Extracted data entries
Start of Block

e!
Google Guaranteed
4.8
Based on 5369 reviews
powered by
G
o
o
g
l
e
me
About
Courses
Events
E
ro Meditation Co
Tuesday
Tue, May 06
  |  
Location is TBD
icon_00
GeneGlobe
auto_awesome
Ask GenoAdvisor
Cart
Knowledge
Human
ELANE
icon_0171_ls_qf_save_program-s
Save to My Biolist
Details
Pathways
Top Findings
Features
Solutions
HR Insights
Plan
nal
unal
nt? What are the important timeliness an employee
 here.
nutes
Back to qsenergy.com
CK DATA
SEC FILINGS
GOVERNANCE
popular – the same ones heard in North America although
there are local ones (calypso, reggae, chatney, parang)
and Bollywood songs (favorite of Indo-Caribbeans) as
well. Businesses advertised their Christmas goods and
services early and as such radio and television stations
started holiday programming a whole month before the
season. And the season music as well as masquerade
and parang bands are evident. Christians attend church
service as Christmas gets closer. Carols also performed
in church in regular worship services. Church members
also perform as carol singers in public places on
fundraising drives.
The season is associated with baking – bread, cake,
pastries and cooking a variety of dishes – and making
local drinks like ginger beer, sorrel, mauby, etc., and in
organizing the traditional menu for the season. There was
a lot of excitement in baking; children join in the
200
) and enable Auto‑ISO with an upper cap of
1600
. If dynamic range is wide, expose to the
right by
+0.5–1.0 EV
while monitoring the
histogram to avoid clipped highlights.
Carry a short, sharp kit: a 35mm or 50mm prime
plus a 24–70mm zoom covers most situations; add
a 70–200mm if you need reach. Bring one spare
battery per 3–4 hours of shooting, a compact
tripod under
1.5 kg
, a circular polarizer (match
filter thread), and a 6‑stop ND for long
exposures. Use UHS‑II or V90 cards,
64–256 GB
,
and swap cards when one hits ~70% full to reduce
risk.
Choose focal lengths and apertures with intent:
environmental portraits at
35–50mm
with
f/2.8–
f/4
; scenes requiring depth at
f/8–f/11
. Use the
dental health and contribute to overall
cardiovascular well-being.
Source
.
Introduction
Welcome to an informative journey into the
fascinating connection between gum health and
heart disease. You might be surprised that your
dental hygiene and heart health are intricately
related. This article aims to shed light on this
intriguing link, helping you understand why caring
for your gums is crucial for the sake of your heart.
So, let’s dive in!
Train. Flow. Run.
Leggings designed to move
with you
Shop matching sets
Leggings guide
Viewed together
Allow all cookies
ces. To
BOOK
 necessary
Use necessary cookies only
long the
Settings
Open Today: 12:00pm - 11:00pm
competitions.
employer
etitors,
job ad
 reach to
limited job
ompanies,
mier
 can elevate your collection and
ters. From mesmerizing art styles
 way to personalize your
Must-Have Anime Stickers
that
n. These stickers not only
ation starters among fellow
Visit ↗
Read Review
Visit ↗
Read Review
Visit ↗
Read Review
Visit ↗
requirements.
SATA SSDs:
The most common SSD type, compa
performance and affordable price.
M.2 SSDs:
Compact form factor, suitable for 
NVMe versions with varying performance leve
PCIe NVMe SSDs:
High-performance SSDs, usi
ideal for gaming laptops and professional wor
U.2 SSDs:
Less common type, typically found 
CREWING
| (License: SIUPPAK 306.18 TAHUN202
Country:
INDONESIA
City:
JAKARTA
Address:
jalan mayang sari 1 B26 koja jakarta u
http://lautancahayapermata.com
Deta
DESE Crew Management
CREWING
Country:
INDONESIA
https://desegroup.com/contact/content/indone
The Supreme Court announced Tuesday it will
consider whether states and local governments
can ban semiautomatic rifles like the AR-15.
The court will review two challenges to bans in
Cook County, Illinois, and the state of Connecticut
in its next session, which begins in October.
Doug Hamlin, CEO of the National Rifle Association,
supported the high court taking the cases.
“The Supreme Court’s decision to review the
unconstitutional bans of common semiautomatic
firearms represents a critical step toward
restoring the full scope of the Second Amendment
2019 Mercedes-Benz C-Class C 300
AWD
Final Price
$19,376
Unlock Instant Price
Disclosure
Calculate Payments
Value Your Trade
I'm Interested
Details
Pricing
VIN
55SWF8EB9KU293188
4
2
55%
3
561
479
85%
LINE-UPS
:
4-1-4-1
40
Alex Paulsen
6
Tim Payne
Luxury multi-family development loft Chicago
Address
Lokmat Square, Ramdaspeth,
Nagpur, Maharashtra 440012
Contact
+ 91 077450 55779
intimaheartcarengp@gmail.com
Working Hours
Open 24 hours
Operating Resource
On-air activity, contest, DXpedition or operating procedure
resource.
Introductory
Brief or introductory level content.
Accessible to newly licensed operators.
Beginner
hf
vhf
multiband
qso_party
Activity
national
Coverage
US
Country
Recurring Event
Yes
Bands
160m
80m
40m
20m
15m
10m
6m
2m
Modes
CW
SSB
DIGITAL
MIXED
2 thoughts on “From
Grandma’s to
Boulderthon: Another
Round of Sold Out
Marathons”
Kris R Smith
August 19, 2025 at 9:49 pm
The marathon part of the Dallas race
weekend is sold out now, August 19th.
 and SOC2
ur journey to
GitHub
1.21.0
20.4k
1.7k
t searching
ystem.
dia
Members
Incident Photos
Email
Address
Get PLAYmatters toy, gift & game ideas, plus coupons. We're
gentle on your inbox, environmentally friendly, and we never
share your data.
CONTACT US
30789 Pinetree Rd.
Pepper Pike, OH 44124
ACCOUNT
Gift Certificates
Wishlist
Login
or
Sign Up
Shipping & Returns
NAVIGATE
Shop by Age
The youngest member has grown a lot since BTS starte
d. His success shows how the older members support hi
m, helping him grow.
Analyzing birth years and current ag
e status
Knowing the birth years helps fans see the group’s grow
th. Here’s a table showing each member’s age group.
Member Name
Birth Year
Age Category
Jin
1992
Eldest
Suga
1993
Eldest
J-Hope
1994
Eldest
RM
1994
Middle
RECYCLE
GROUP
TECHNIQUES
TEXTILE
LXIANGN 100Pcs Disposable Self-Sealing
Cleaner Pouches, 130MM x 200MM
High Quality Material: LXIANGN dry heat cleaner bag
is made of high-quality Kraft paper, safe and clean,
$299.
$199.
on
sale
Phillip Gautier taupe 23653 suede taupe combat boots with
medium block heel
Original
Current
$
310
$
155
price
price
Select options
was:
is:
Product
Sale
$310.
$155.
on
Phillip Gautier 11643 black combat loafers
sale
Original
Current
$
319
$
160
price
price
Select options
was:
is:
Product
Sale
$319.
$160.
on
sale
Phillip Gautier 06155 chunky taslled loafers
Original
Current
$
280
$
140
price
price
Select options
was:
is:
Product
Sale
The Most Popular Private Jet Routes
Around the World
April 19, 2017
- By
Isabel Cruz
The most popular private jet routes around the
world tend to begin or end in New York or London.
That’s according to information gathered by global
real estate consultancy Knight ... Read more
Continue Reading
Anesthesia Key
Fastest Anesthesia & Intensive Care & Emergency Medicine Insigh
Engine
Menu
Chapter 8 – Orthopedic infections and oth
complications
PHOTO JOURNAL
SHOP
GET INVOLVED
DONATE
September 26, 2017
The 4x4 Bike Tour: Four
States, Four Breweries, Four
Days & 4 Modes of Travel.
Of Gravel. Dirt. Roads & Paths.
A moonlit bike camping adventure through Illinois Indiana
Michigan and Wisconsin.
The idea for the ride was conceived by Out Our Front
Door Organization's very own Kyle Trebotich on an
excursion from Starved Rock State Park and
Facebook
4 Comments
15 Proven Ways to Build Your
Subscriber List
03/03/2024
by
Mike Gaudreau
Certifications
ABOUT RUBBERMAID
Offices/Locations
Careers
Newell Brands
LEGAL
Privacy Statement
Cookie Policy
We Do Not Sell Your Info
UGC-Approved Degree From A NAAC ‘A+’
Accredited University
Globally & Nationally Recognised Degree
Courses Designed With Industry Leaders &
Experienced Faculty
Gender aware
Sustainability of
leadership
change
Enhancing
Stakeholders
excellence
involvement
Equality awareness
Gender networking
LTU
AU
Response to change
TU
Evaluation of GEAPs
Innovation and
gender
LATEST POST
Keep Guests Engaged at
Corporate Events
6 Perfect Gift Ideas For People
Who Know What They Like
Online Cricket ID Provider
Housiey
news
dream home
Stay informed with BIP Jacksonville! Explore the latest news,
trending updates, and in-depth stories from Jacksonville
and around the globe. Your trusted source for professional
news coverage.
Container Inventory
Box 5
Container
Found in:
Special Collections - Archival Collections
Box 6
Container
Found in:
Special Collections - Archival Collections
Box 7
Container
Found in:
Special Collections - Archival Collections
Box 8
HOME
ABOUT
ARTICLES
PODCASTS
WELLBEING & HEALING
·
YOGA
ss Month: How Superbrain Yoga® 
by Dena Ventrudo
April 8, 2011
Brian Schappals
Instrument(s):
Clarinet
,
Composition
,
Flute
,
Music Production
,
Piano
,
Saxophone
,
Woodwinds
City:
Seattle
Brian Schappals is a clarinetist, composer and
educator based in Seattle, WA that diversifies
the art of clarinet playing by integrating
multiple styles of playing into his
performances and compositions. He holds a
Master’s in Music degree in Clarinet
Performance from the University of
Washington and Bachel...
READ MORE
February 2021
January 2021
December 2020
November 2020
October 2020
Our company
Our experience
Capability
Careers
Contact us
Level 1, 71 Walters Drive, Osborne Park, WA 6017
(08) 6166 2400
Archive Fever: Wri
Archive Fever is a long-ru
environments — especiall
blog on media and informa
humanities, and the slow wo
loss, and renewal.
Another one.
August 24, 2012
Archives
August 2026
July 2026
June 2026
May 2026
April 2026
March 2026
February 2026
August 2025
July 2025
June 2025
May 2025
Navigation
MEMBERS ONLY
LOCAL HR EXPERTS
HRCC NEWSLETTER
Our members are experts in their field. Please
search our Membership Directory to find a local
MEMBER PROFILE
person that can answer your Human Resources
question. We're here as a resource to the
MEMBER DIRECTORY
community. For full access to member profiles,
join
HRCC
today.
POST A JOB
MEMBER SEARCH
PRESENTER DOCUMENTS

End of Block

Goal of the exercise → In restating the data, begin at its first line, reproduce each line word for word, and conclude with the line that contains "The season is".

Answer to the problem →
e!
Google Guaranteed
4.8
Based on 5369 reviews
powered by
G
o
o
g
l
e
me
About
Courses
Events
E
ro Meditation Co
Tuesday
Tue, May 06
  |  
Location is TBD
icon_00
GeneGlobe
auto_awesome
Ask GenoAdvisor
Cart
Knowledge
Human
ELANE
icon_0171_ls_qf_save_program-s
Save to My Biolist
Details
Pathways
Top Findings
Features
Solutions
HR Insights
Plan
nal
unal
nt? What are the important timeliness an employee
 here.
nutes
Back to qsenergy.com
CK DATA
SEC FILINGS
GOVERNANCE
popular – the same ones heard in North America although
there are local ones (calypso, reggae, chatney, parang)
and Bollywood songs (favorite of Indo-Caribbeans) as
well. Businesses advertised their Christmas goods and
services early and as such radio and television stations
started holiday programming a whole month before the
season. And the season music as well as masquerade
and parang bands are evident. Christians attend church
service as Christmas gets closer. Carols also performed
in church in regular worship services. Church members
also perform as carol singers in public places on
fundraising drives.
The season is associated with baking – bread, cake,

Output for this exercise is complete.